INFORMATION:
--- START ---

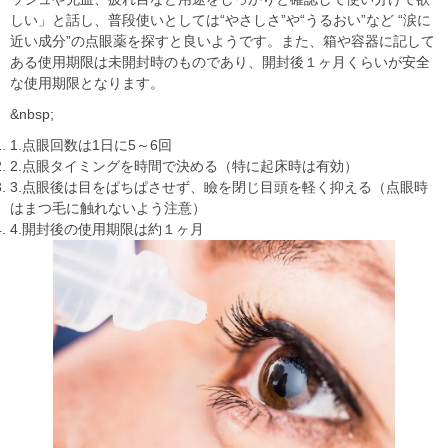
しい」と話し、普段使いとしては“やさしさ”や“うるおい”など “涙に
近い成分”の点眼薬を探すと良いようです。また、箱や容器に記して
ある使用期限は未開封時のものであり、開封後１ヶ月くらいが安全
な使用期限となります。
&nbsp;
1.点眼回数は1日に5～6回
2.点眼タイミングを時間で決める（特に起床時は有効）
3.点眼後は目をぱちぱさせず、瞼を閉じ目頭を軽く抑える（点眼時
はまつ毛に触れないよう注意）
4.開封後の使用期限は約１ヶ月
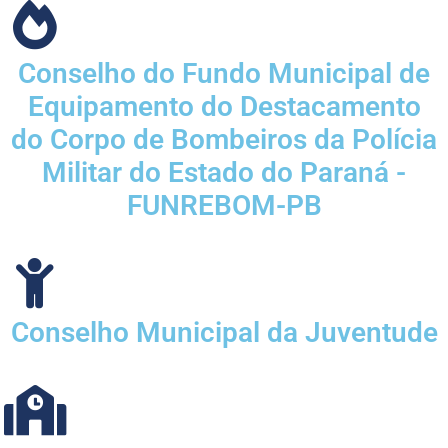
Conselho do Fundo Municipal de
Equipamento do Destacamento
do Corpo de Bombeiros da Polícia
Militar do Estado do Paraná -
FUNREBOM-PB
Conselho Municipal da Juventude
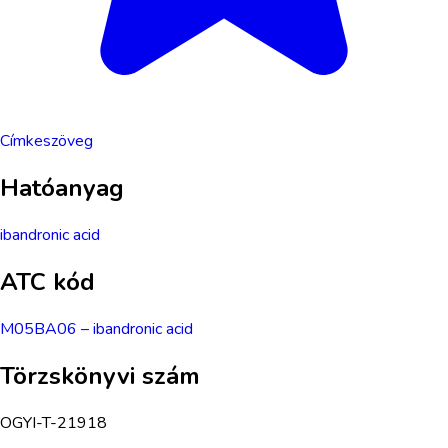
Címkeszöveg
Hatóanyag
ibandronic acid
ATC kód
M05BA06
–
ibandronic acid
Törzskönyvi szám
OGYI-T-21918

--- END ---

WHAT IS NEEDED: When you come to the line containing "Militar do Estado" in the records above, repeat that line and all lines after it exactly, but not the pictures.

RESPONSE BELOW:
Militar do Estado do Paraná -
FUNREBOM-PB
Conselho Municipal da Juventude
Címkeszöveg
Hatóanyag
ibandronic acid
ATC kód
M05BA06
–
ibandronic acid
Törzskönyvi szám
OGYI-T-21918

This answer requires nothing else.